Falsa testimonianza nel processo per omicidio
Un processo a Monza ha portato a una condanna per falsa testimonianza. L'indagine riguarda l'omicidio di Cristian Sebastiano, avvenuto nel quartiere San Rocco. La vittima, un uomo di 42 anni, fu uccisa nel novembre 2020. Fu colpito da circa trenta coltellate.
I responsabili furono identificati in due minorenni. Entrambi erano consumatori abituali di sostanze stupefacenti. L'aggressione avvenne sotto i portici di via Fiume. L'obiettivo era rapinarlo di pochi grammi di cocaina. La somma di denaro in gioco era esigua, circa 80 euro.
Vicende giudiziarie complesse
La vicenda ha preso una nuova piega con l'indagine sulla testimonianza di alcune persone. Tra queste figurava la madre di uno dei baby killer. Anche altre tre persone sono finite sotto accusa per falsa testimonianza. L'esito del processo ha visto una sola condanna.

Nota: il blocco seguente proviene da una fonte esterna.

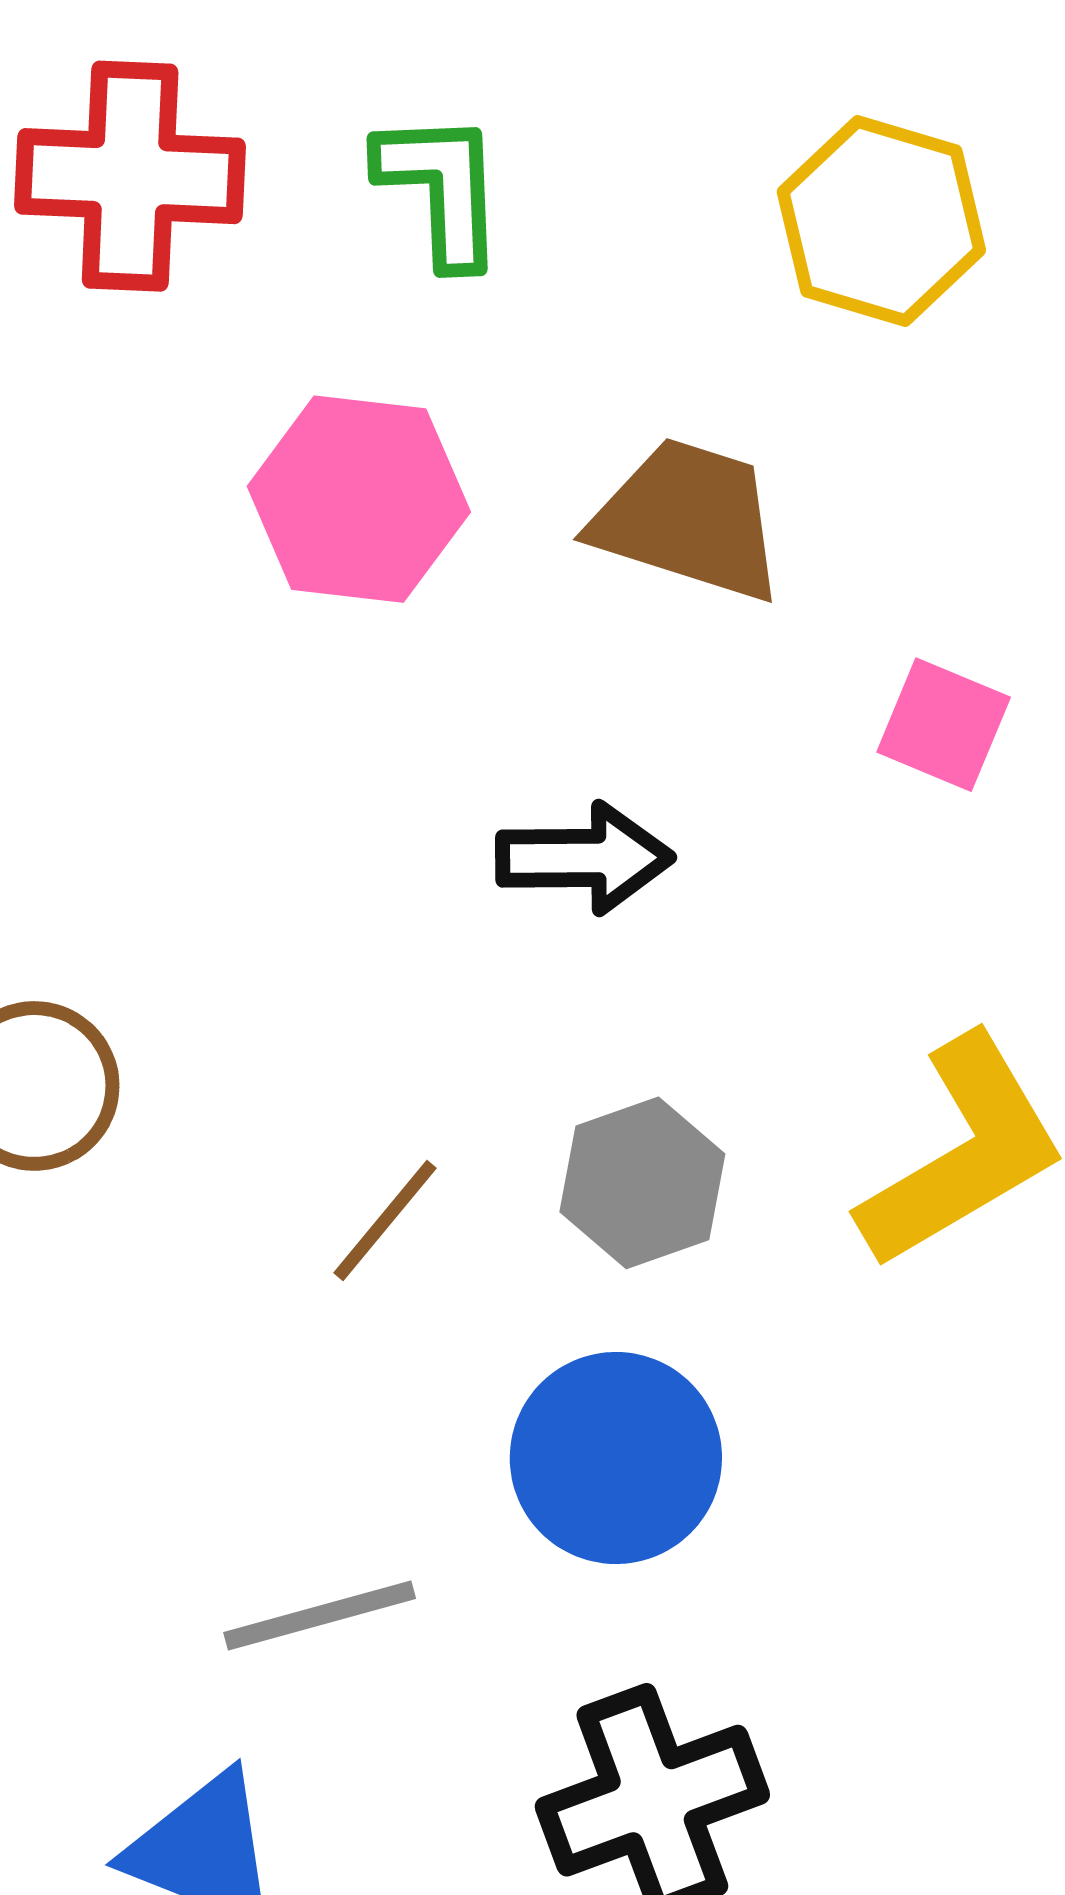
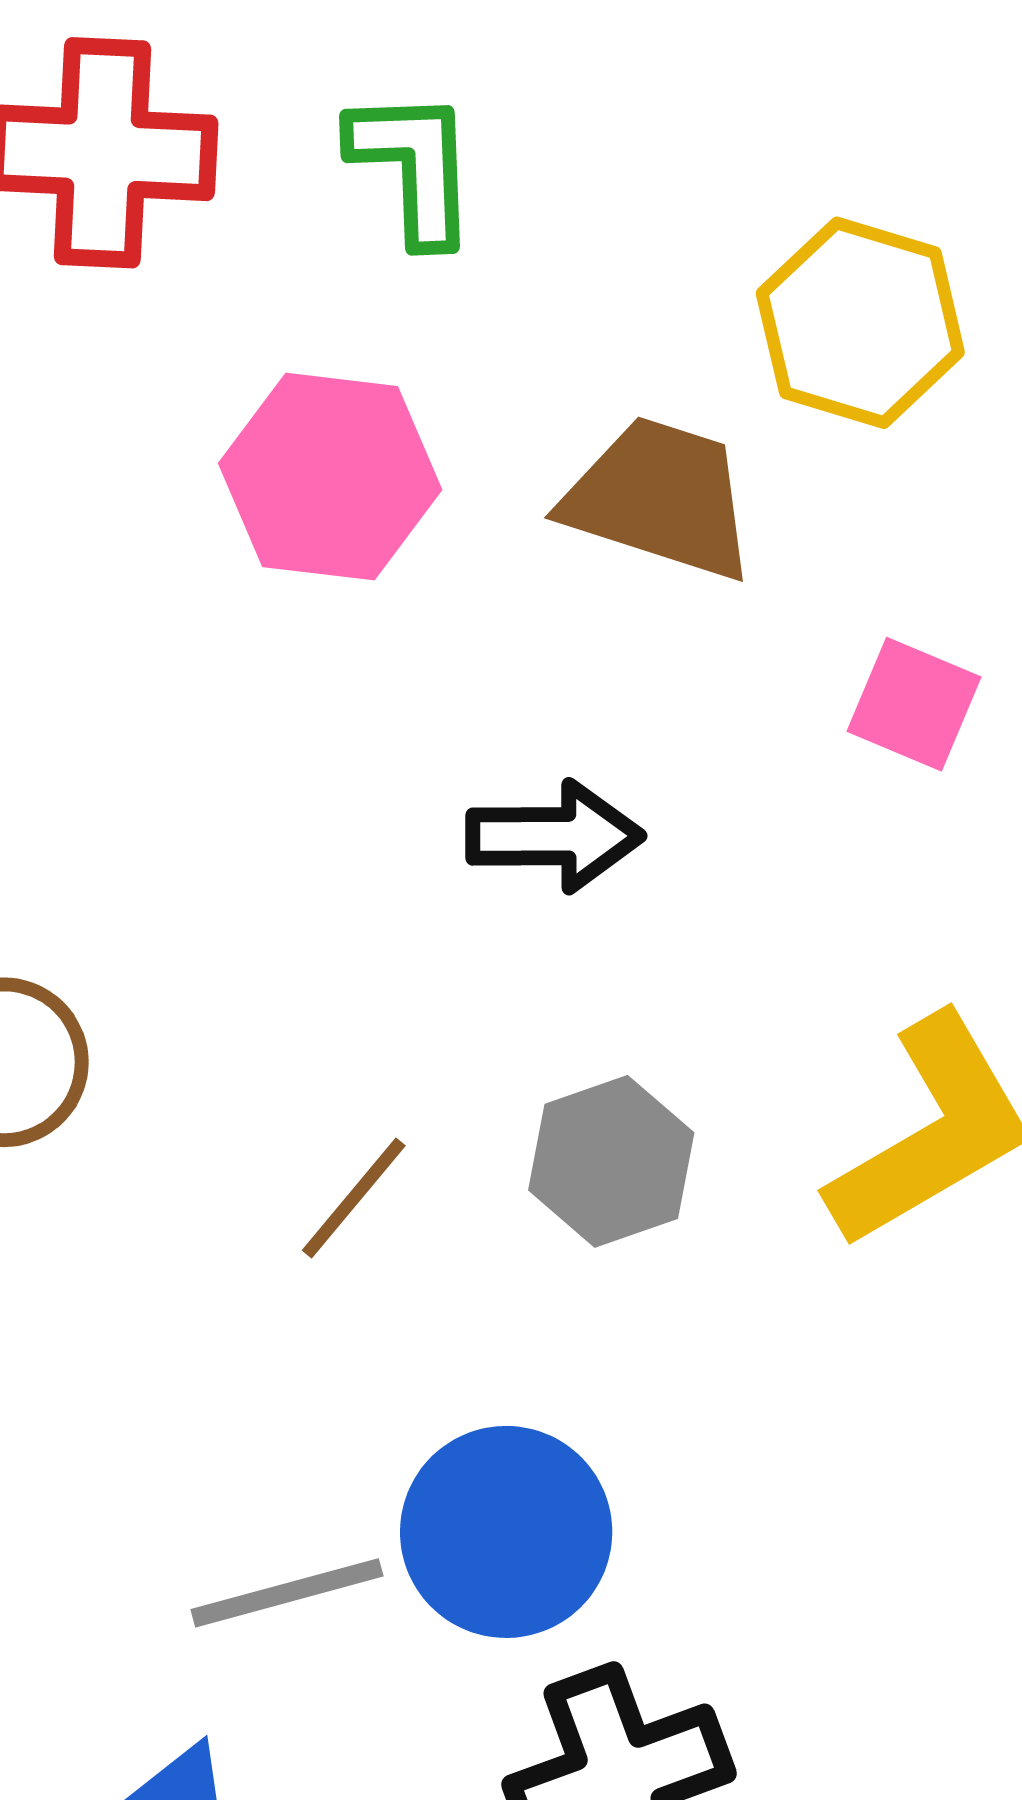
yellow hexagon: (881, 221) -> (860, 323), moved
blue circle: (616, 1458) -> (506, 1532), moved

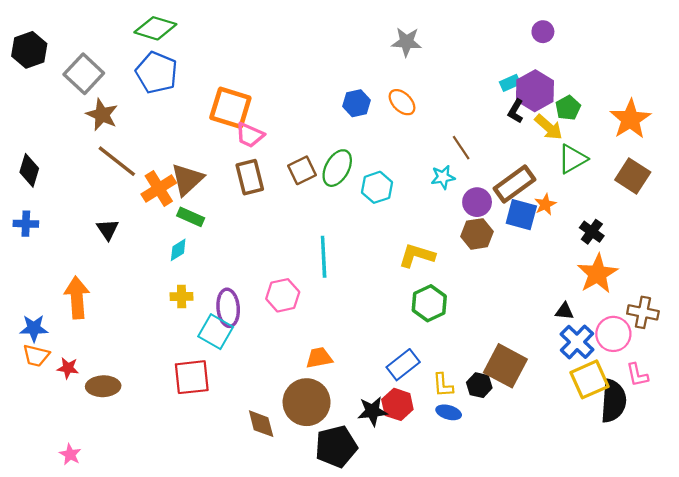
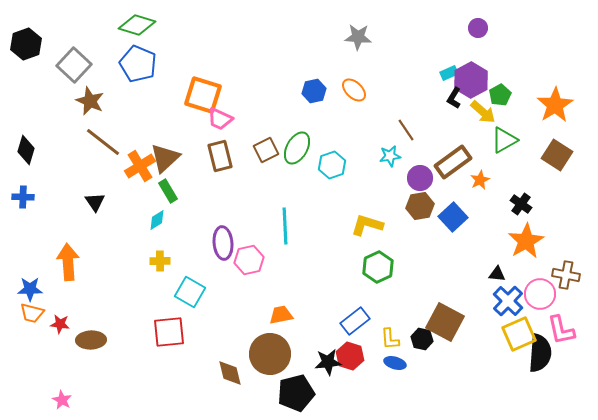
blue square: (521, 215) -> (453, 217), moved, turned 32
green rectangle: (191, 217) -> (168, 191), turned 35
purple ellipse: (228, 308) -> (223, 243), moved
pink L-shape: (637, 375) -> (561, 330), size x1.4

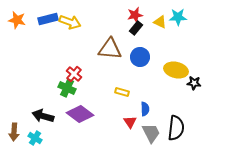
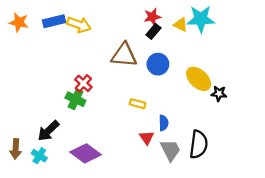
cyan star: (178, 17) -> (201, 19), size x1.4
yellow ellipse: (176, 70) -> (199, 79), turned 30
purple diamond: (80, 114) -> (86, 153), moved
black arrow: (43, 116) -> (48, 131), turned -60

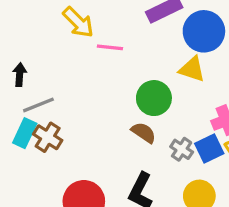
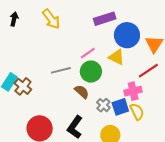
pink line: (110, 47) -> (88, 53), moved, turned -49
black arrow: (20, 75) -> (14, 19), moved
gray line: (38, 105) -> (61, 70), moved

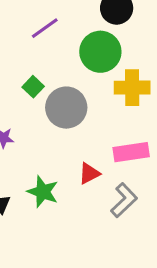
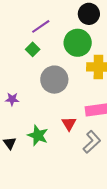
green square: (33, 87) -> (33, 49), moved
red triangle: (89, 173) -> (69, 124), turned -35

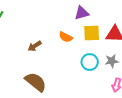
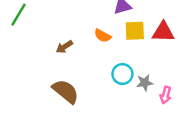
gray star: (112, 61) -> (145, 83), moved
cyan circle: (90, 62) -> (122, 74), moved

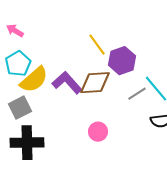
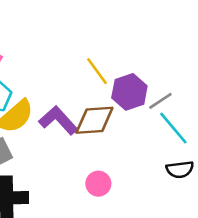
gray line: (137, 94) -> (160, 101), moved

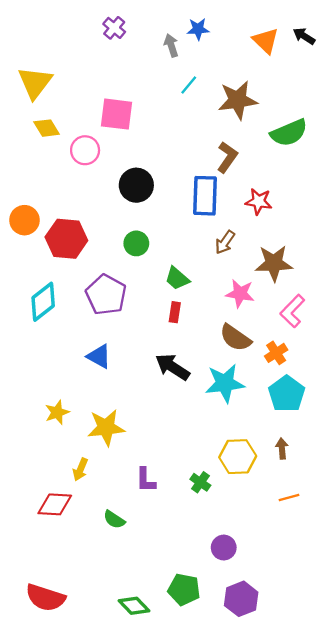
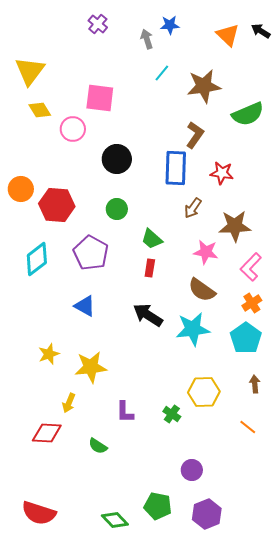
orange cross: (276, 353) -> (252, 303), moved
brown arrow: (282, 448) -> (255, 384), moved
orange line: (289, 497) -> (248, 427), turned 54

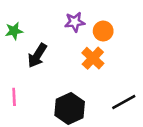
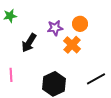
purple star: (75, 22) -> (55, 28), moved
green star: (14, 31) -> (10, 16), moved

Un conoscente della vittima e dei minorenni è stato condannato a 20 mesi di reclusione. La pena è stata sospesa condizionalmente. La richiesta di trasferire gli interrogatori alla Procura di Monza era partita dai giudici della Corte d'Assise. Questo avvenne dopo il dibattimento nei confronti di Giovanni Gambino.
Dubbi sulle dichiarazioni dei testimoni
Giovanni Gambino, 44 anni, tossicodipendente residente a Monza, era vicino di casa e amico di Cristian Sebastiano. Le dichiarazioni di alcuni testimoni, inclusa la madre del 14enne, furono considerate reticenti. Anche un vicino e la fidanzata di un parente di Gambino furono ascoltati.
I giudici monzesi ritennero le testimonianze fuorvianti. Inizialmente, Gambino era stato condannato a 30 anni di reclusione. Era ritenuto il mandante e l'istigatore dell'omicidio. La Procura aveva chiesto la conferma della pena in appello.
Assoluzione definitiva per Gambino
La sentenza di primo grado fu ribaltata in appello. Dopo il ricorso in Cassazione, la Procura aveva richiesto un appello bis. Tuttavia, i giudici romani non hanno ammesso il ricorso. Di conseguenza, la sentenza di assoluzione per Giovanni Gambino è diventata definitiva.
Per i due baby killer, la condanna a 12 anni e 10 mesi di reclusione ciascuno è anch'essa definitiva. La sentenza fu emessa con il rito abbreviato. Nonostante le voci che circolavano nel quartiere San Rocco, i testimoni in aula si erano trincerati dietro un generico "non ricordo".
Un solo imputato condannato per falso
Il giudice ha stabilito che solo uno dei quattro imputati ha reso dichiarazioni false. Questo ha portato alla condanna per falsa testimonianza. La vicenda giudiziaria ha evidenziato le difficoltà nel ricostruire la verità processuale. Le testimonianze reticenti hanno complicato l'iter.
L'omicidio di Cristian Sebastiano ha scosso la comunità di Monza. La condanna per falsa testimonianza chiude un capitolo di questa complessa vicenda. Rimangono definitive le condanne per i due giovanissimi autori materiali del crimine. L'assoluzione di Giovanni Gambino è ora un fatto giudiziario consolidato.